Morgan Jones

Tony Blair was Prime Minister for ten years and won three general elections. He was, by almost any metric, a wildly successful politician. During the long sun-dried tomato eating years of his premiership, J. K. Rowling was, as one academic quoted in a recent article on the children’s author put it, “an untouchable goddess, at the height of her powers”. In the 2000s, Blair and Rowling were in and of British culture, near essential to how the UK was seen and saw itself. When the Simpsons came to London in 2003, both naturally guest starred.
It is also not a stretch to say that sharing the primacy of a cultural moment also translates into something like a shared politics. Rowling and Blair have taken the same path through the key issues of the young century, from Scotland to Europe to not liking Jeremy Corbyn very much. If politics really is mostly vibes, then Blair and Rowling were the king and queen of a certain kind of hazy millennium not-very-cool Britannia, a political vibe very assured of its own righteousness.
Good politicians have their fingers to a pulse that most of us never even know is there. They have the capacity to make wildly disparate people, with wildly disparate beliefs, think that behind whatever lines are being spoken, in their heart of hearts, the politician ultimately believes what they do. The truly effective politician can convince you that they are, actually, thinking what you’re thinking. Once upon a time, Tony Blair had this. He had it for years and years. He doesn’t have it anymore.
This is all to say: the former Prime Minister has made another one of his interventions in the discourse. He has been in the pages of the New Statesman, saying that the Labour Party needs to change or it will die. It’s a bit David Marquand and a bit Elon Musk and really not very interesting as a piece of political commentary in itself. Its most interesting moment – or perhaps simply its most revealing – comes when Blair laments a Labour Party that views, among others, J.K. Rowling as beyond the cultural pale. This is a party, he says, that will never win elections. Rowling here features due to her more recent turn into online transphobia, which has seen many people who spent childhoods in the world she created disavow its creator.
All I could think of upon first reading Blair’s essay was a recent viral tweet: “The ‘punching down’ comedy of the 1990s hasn’t aged well. I’m watching Austin Powers: The Spy Who Shagged Me, and I don’t find anything funny about a man losing his mojo”. Whatever it was Blair once had his finger to the pulse of is long dead. There is nothing funny about a man losing his mojo – in the pages of the New Statesman, no less. I do not think Blair is particularly interested in engaging, substantively, with Rowling’s positions on trans issues; I think he is alienated by the idea of someone who represents the same era – his era! – as him falling so thoroughly from grace, and sees reflected in Rowling’s increasing pariah status his own much tarnished reputation. Sometimes it is easier to see the world through one’s peers than one’s self.
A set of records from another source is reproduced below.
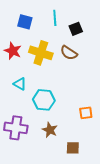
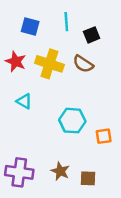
cyan hexagon: (44, 100) -> (72, 121), moved
purple cross: (16, 128) -> (19, 172), moved
brown star: (50, 130) -> (60, 171), moved

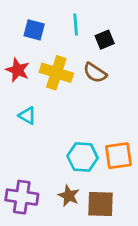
cyan hexagon: (72, 121) -> (83, 157), moved
orange square: (104, 136) -> (118, 156), size x1.5
brown square: (88, 178) -> (101, 204), size x1.5

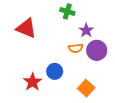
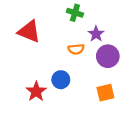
orange semicircle: (76, 48) -> (76, 49), moved
orange square: (86, 88) -> (105, 93), moved, turned 35

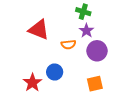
green cross: (75, 13) -> (83, 12), moved
red triangle: (29, 32) -> (39, 30), moved

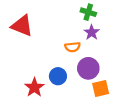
red triangle: (39, 30) -> (22, 26), moved
purple circle: (97, 51) -> (88, 68), moved

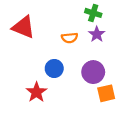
orange semicircle: (73, 47) -> (70, 38), moved
blue circle: (58, 76) -> (54, 68), moved

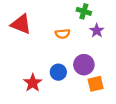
purple star: (97, 34) -> (97, 31), moved
blue circle: (54, 68) -> (58, 72), moved

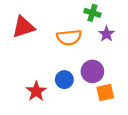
red triangle: (21, 24) -> (23, 27), turned -40
orange semicircle: (63, 34) -> (69, 37), size x1.5

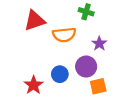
red triangle: (23, 27) -> (35, 21), moved
purple star: (106, 34) -> (99, 44), moved

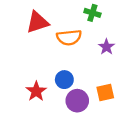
purple circle: (86, 67) -> (77, 101), moved

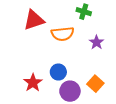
orange square: (105, 92) -> (95, 84), turned -35

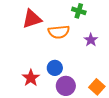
orange square: (95, 84) -> (97, 87), moved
It can be hard to make out the wrinkles on your own face, or to comprehend the fact that for a large number of people you forfeited all moral authority when you illegally invaded Iraq, and that you will never, ever get it back.
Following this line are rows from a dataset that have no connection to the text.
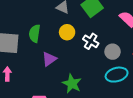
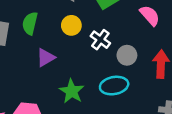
cyan ellipse: (117, 75) -> (114, 86), moved

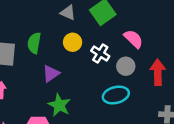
pink semicircle: (150, 15) -> (133, 39), moved
green star: (72, 91) -> (59, 105), moved

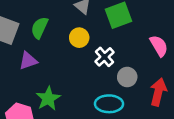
pink semicircle: (133, 39) -> (159, 46), moved
purple triangle: (51, 74) -> (28, 61), moved

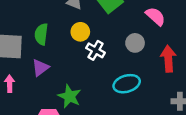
white cross: (105, 57) -> (96, 50), moved
gray circle: (127, 77) -> (135, 43), moved

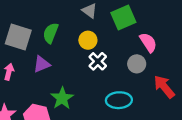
pink semicircle: (155, 16) -> (148, 42), moved
red arrow: (168, 59) -> (164, 87), turned -50

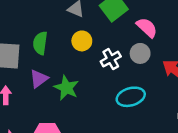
white cross: (98, 61) -> (111, 59), moved, turned 30
green star: (62, 98) -> (66, 88), moved

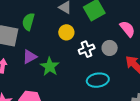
pink semicircle: (147, 28) -> (127, 29), moved
green semicircle: (40, 43) -> (28, 22), moved

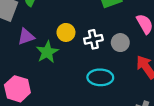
yellow circle: (66, 32) -> (66, 32), moved

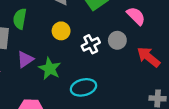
yellow circle: (66, 32) -> (61, 31), moved
cyan ellipse: (100, 77) -> (83, 87), moved

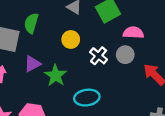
pink semicircle: (136, 16) -> (133, 33), moved, turned -48
white cross: (91, 44) -> (99, 56), turned -30

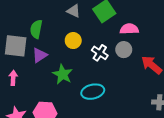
purple triangle: (32, 64) -> (40, 55), moved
As evidenced by the “cheugy” meme and our deeply embarrassing current wave of zoomer/millennial generation spats, people are, without fail, rattled by the young, the new, the unfamiliar, the displacing. At a certain point in everyone’s life, culture will shift, it will be about people who are younger than you, or who have different ideas, and it will start to speak a language that you do not understand. Blair recently appeared on Good Morning Britain, interviewed by none other than his former spin doctor Alastair Campbell, saying “it is a minefield, on virtually everything. If you’re of a certain generation, you’re not sure what you can say, what you can’t say”. It strikes me that if you are unable to grasp at the culture in the most basic way – that you feel unable to even speak about it with any degree of confidence – then your market rate as a commentator – let alone a communicator – is quite low. One gets the sense that for the likes of Blair, and of Rowling – people who have thought themselves so right for so long, and who for a time did not simply speak but dictate the language of our culture – the fact that it is no longer about them must be almost psychologically unbearable.
Blair and Rowling were not the only guest stars when the Simpson family visited the UK. Ian McKellen also featured, a man who has been quietly very famous for several decades. If the episode was re-run today, he would probably still make the cast list. Less so Blair and Rowling. That is the difficulty of embodying a zeitgeist; copping to its problems is close to admitting personal fault, but the choice for those in that unusual situation is either to do just that or to be entombed alongside it.
Morgan Jones is a writer and editor for the Social Review.